In fact, environmental noise is so pervasive in our lives; it affects people of all ages. Studies demonstrate that hearing loss impacts some people earlier than previously thought, mostly due to chronic and prolonged exposure to environmental noise. The U.S. government data shows that approximately 5.2 million children ages 6 to 19 already have permanent damage to their ears' hair cells caused by exposure to loud noises, impacting not only their hearing, but also the potential to cause impaired language development, ability to learn, and social interactions.
An ounce of prevention…
Now, the obvious question is how to mark the National Protect Your Hearing Month in a meaningful way – the kind of pro-active measures you can take that will actually make a positive difference in the way you hear.

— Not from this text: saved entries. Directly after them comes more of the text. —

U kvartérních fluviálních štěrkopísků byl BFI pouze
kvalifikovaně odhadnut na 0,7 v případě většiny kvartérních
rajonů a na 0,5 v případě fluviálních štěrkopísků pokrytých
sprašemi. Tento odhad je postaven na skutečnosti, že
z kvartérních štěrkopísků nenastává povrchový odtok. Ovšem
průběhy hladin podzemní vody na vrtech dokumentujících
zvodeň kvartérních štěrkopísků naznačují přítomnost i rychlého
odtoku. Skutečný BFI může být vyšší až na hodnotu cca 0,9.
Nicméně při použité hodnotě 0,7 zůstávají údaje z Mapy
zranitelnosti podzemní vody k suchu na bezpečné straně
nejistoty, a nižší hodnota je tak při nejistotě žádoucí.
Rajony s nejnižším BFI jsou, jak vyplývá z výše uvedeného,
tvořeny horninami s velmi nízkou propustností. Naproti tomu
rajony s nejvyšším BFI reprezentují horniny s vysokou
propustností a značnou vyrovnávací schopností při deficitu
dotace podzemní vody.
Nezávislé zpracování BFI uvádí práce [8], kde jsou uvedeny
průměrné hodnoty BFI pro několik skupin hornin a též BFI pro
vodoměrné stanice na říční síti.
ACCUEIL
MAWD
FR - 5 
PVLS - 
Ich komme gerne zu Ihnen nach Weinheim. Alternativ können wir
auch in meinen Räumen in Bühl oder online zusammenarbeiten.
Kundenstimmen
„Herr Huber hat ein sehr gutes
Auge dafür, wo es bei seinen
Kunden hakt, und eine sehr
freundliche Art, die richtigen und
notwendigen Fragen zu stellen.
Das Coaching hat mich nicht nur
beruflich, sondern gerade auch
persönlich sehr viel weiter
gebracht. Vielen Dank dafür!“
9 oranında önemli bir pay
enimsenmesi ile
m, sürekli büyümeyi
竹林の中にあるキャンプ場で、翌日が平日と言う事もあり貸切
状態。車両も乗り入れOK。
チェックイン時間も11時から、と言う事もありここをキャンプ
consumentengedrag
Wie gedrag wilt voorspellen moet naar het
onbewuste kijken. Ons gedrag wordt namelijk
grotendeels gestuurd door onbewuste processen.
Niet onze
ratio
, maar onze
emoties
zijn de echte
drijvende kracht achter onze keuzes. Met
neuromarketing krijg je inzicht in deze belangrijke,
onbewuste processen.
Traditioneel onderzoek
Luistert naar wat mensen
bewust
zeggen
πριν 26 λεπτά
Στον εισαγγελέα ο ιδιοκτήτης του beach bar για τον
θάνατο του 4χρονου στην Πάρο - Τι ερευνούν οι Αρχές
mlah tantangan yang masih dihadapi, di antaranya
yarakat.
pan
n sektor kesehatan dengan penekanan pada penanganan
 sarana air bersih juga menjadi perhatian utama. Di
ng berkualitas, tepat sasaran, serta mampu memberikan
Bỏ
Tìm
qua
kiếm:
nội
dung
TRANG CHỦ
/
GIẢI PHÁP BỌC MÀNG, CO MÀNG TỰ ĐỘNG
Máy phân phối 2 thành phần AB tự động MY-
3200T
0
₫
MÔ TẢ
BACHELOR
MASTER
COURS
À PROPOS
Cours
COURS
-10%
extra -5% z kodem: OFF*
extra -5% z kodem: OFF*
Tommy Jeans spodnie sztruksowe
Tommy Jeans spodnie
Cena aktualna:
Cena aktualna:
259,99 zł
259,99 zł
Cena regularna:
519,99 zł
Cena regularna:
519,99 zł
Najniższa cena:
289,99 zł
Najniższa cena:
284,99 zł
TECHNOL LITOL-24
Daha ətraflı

The first step is to understand what constitutes hazardous noise. Any sound louder than 85 decibels (dB) –for example, sounds emitted by busy city traffic or power lawn mowers - is considered by hearing health professionals as potentially harmful. And it may come as a surprise that very loud music can reach levels as high as 105 dB and permanently damage your hearing.
While some risk factors, such as your genetic make-up or aging process cannot be modified, you do have control over your hearing to some extent:
- Avoid prolonged exposure to loud noise, which is defined as sounds louder than 85 decibels. If working in a noisy environment, wear earplugs or other protective gear. By the same token, keep the volume down on your iPod or another personal audio system, or invest into high-quality noise-cancellation headphones.
- Stop smoking. It’s not good for your hearing, and it’s harmful to all the other organs in your body. • If you are overweight, try to shed those extra pounds with diet and exercise.
- If you’ve been diagnosed with diabetes, or suspect you might have this disease, get tested and treated immediately, since there is a strong correlation between this disease and hearing loss.
- If you have young children, check the sound emitted by their toys. If they sound too loud to you, they will certainly be too loud for a child. (And research conducted in 2008 demonstrated that out of 18 toys put to test, 14 measured over 100 dB.)
- If you or your child listens to Mp3 players regularly, consider lowering the volume and/or reducing the amount of time spent listening to music. Music itself it is not harmful, it is the loudness in which it is played.
- When listening to music in noisy environments on Mp3 players, consider wearing headphones which block out background noise. This will reduce the need to turn the music up higher.
Following the above guidelines is a good beginning to protecting your (and your loved ones’) hearing. But don’t stop there. If you suspect you may have hearing loss, or if you just want to make sure you don’t, have your hearing checked by a licensed and qualified hearing professional.
If it turns out that your hearing is impaired, discuss treatment and further protection options with the hearing professional.
Make October an ear-friendly month and learn how to protect your hearing all year round.